What is needed: Please repeat the lines below exactly. Begin with the line containing "DR. A.P.J. ABDUL KALAM VIDHYARTHI FOUNDATION" and go on through the line containing "consultada en".

[Data for review]

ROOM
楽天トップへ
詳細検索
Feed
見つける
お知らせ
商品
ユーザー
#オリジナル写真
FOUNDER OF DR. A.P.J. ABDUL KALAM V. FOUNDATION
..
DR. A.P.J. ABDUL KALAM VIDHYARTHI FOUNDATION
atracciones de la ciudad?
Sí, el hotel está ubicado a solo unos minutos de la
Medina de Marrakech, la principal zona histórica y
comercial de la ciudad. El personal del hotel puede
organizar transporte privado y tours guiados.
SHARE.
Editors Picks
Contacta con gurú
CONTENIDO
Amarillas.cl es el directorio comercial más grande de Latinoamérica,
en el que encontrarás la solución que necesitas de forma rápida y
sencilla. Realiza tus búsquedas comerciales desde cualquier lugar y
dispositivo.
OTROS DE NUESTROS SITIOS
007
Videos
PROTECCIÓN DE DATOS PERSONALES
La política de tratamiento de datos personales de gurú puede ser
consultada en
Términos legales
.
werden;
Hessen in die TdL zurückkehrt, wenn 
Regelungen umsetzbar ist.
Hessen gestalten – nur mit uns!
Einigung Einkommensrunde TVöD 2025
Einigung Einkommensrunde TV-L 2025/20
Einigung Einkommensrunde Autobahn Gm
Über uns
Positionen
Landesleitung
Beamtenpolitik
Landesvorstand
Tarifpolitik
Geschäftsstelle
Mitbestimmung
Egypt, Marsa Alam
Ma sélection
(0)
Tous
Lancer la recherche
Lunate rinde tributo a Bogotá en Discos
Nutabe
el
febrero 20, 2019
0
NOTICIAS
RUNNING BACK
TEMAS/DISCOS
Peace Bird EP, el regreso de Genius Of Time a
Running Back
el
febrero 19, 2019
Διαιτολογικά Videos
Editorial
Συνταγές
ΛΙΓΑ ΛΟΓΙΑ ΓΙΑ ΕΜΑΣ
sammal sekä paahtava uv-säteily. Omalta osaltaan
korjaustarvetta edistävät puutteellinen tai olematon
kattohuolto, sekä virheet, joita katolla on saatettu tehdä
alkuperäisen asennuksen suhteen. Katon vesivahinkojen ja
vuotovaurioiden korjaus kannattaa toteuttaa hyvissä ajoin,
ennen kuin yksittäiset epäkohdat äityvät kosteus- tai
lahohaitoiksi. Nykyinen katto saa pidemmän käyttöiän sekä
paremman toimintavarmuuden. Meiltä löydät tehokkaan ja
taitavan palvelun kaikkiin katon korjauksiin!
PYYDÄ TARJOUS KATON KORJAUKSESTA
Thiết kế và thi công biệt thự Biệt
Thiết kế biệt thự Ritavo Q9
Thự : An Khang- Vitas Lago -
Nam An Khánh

[/Data for review]

Solution for this problem:
DR. A.P.J. ABDUL KALAM VIDHYARTHI FOUNDATION
atracciones de la ciudad?
Sí, el hotel está ubicado a solo unos minutos de la
Medina de Marrakech, la principal zona histórica y
comercial de la ciudad. El personal del hotel puede
organizar transporte privado y tours guiados.
SHARE.
Editors Picks
Contacta con gurú
CONTENIDO
Amarillas.cl es el directorio comercial más grande de Latinoamérica,
en el que encontrarás la solución que necesitas de forma rápida y
sencilla. Realiza tus búsquedas comerciales desde cualquier lugar y
dispositivo.
OTROS DE NUESTROS SITIOS
007
Videos
PROTECCIÓN DE DATOS PERSONALES
La política de tratamiento de datos personales de gurú puede ser
consultada en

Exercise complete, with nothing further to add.